China, a country that has its own issues with press freedom, has shown remarkable warmth towards the latest unelected Fijian government.


Research on China’s aid in the Pacific that will be launched at the Lowy Institute this month suggests China’s aid to Fiji has skyrocketed since the coup in December 2006. In 2005 China pledged $1 million in aid to Fiji. In 2007 grant and loan pledges totalled $167 million, which is more than half of China’s annual aid to the entire Pacific. That compares to the $21 million that Australia, a major player in the South Pacific, has earmarked for Fiji in 2007-08.

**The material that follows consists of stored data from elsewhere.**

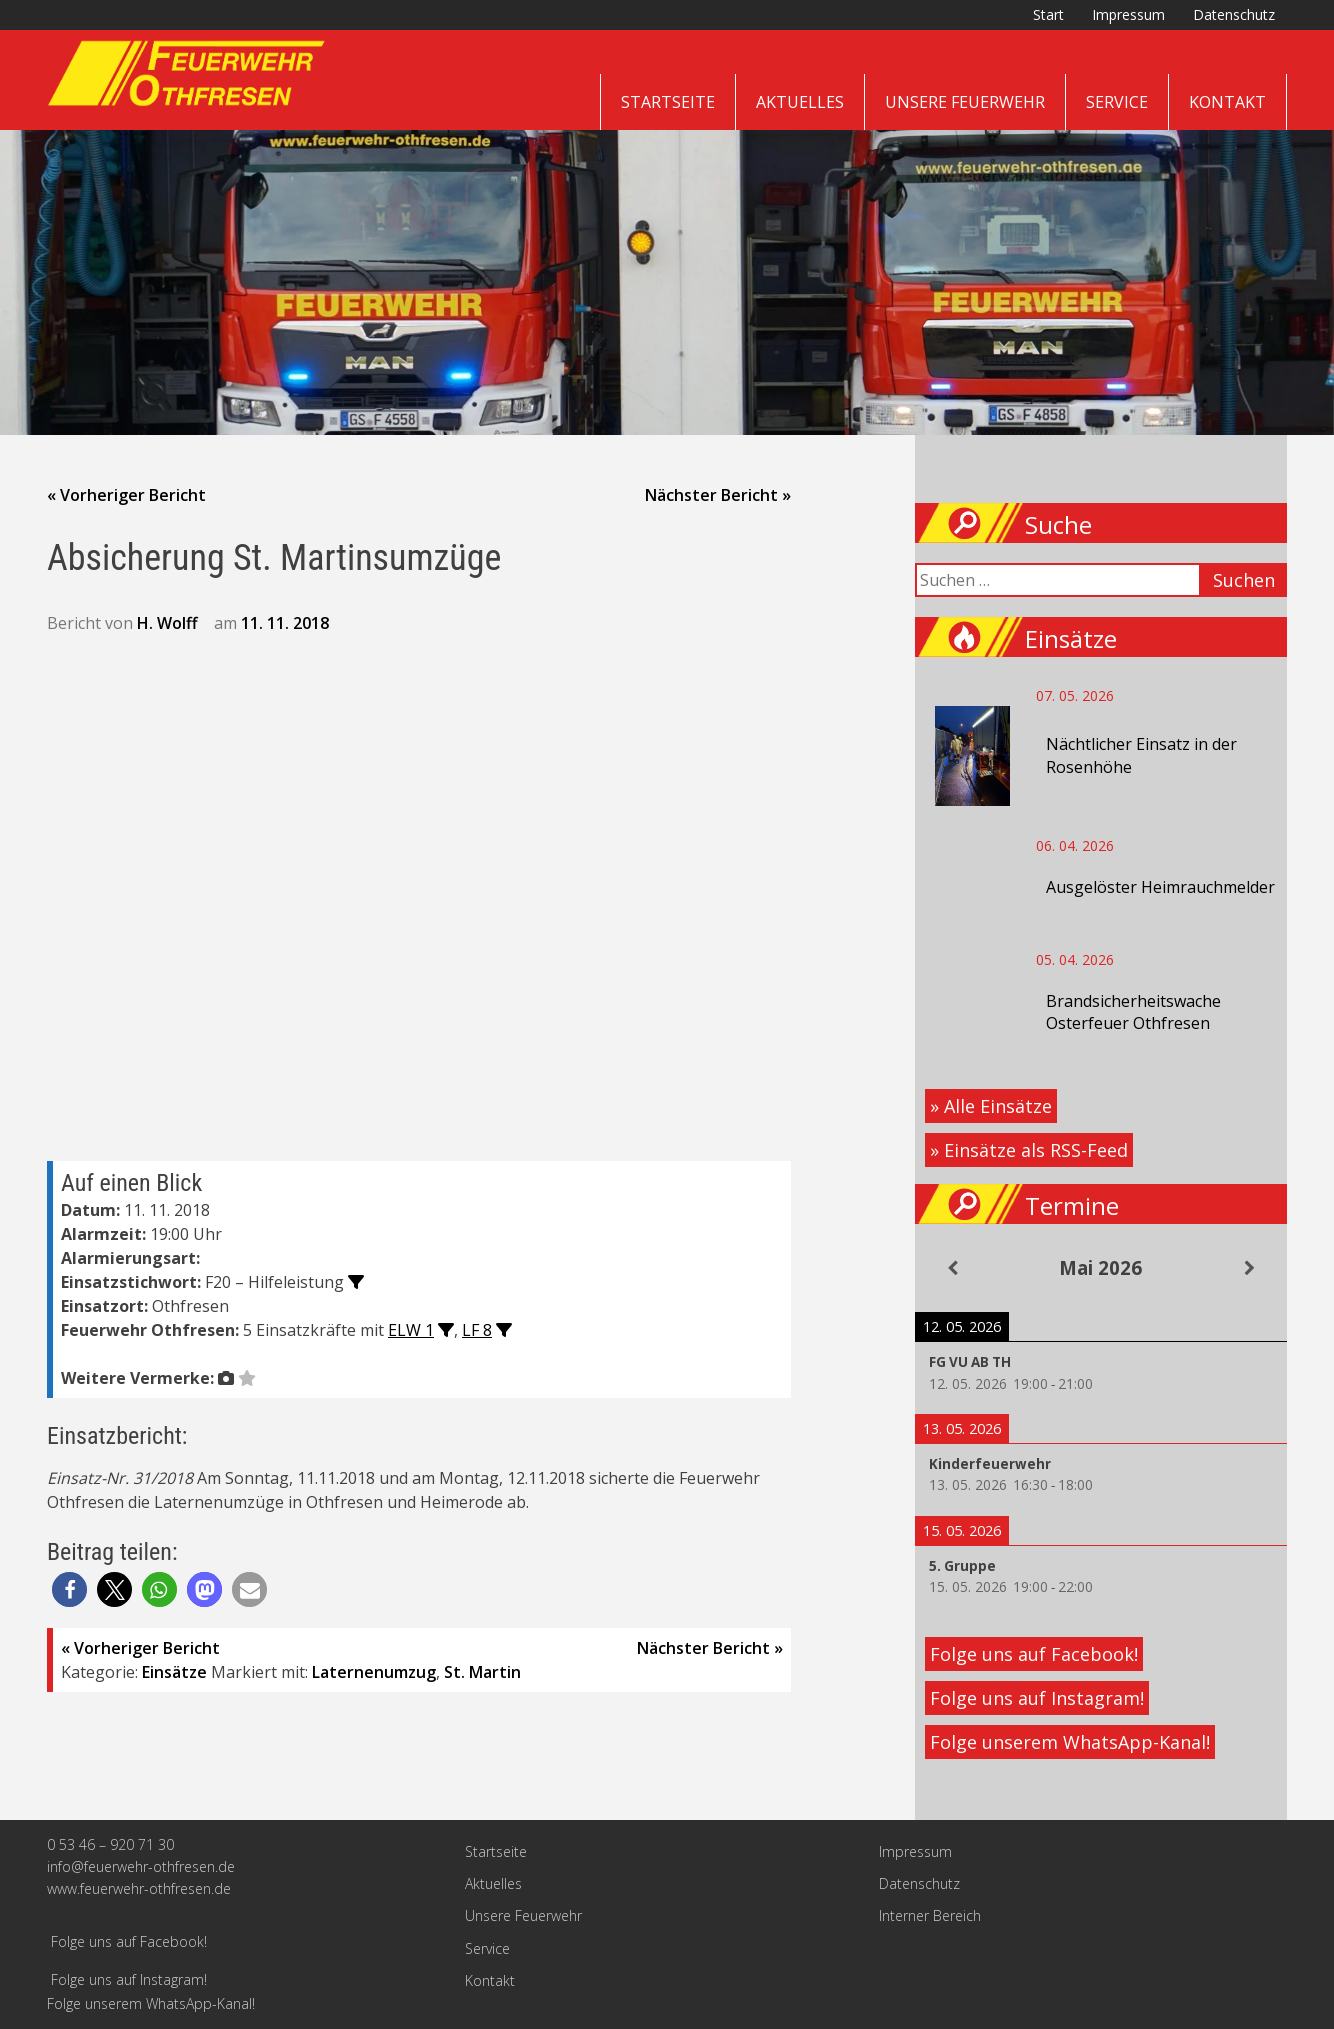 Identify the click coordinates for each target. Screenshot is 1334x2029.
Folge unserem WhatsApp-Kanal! (1070, 1742)
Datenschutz (1234, 14)
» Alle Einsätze (991, 1106)
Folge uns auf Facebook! (1034, 1654)
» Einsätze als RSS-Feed (1029, 1150)
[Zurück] (952, 1268)
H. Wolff (167, 623)
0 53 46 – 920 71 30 (110, 1844)
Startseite (668, 102)
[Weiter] (1250, 1268)
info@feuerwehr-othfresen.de (141, 1866)
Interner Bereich (930, 1915)
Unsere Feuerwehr (965, 102)
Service (1117, 102)
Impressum (1128, 14)
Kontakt (1227, 102)
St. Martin (482, 1672)
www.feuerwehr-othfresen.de (139, 1888)
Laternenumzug (374, 1672)
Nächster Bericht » (718, 495)
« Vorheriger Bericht (126, 495)
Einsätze (174, 1672)
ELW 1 (411, 1330)
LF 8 (477, 1330)
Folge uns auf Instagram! (1037, 1698)
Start (1048, 14)
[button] (69, 1589)
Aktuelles (800, 102) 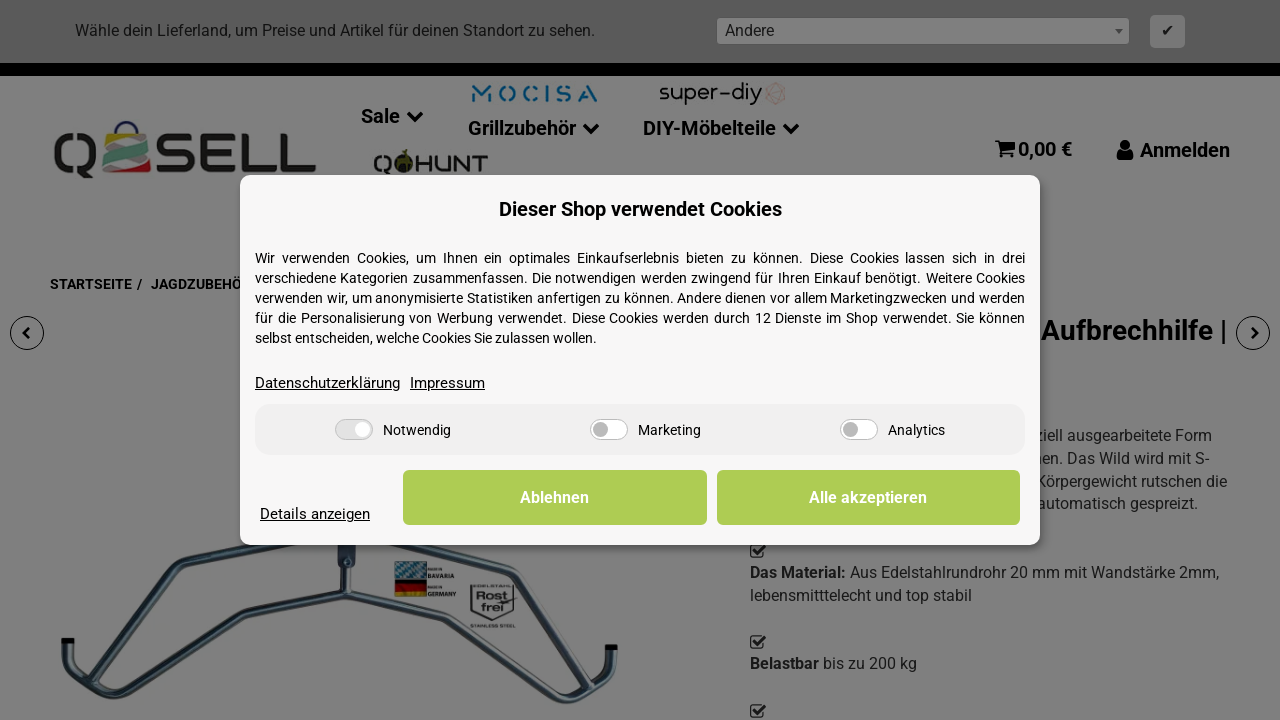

Just as Australia and other Western donors are trying to squeeze the rebel Fiji government, China has dramatically stepped up its aid, effectively dissipating any pressure Western donors might have been generating, says Fergus Hanson, a research associate at the Lowy Institute for International Policy, and deputy editor of its blog, The Interpreter.


China’s aid package includes $150 million in a low-interest loan for infrastructure and resettlement programs that will no doubt be a welcome boost for a cash-starved government trying to keep the country afloat. And this is not the first regime for which China has come to the rescue: Sudan, Zimbabwe and Myanmar are all recipients of Chinese largesse.


So what is China playing at? China says its aid is given without any strings attached and without regard to internal circumstances.


Coup or no coup, China will continue to give aid to Fiji, the argument goes. But this claim fails to stand up to scrutiny.


In the case of Fiji, in response to a major negative internal development, China dramatically increased its aid. It’s also tied to the political string China attaches to all its aid: adherence to the One China policy, which sees Taiwan as an inviolable part of China.


China’s huge increase in aid represents a successful attempt by Fiji to circumvent Western pressure. Some will also see it as an attempt by China to take advantage of a Western withdrawal to enhance its standing.


Good, old-fashioned competition with Taiwan is probably a key motivating factor, too.


Fiji is one of the few Pacific island countries that gets away with housing a Taiwanese trade office at the same time as it professes adherence to the One China policy. Taiwan has also maintained links with Fiji’s elites. While the coup leader, Commodore Voreqe "Frank" Bainimarama, has made overtures to China in the face of Western snubs, it must have been foremost in China’s mind that Taiwan would be his next port of call.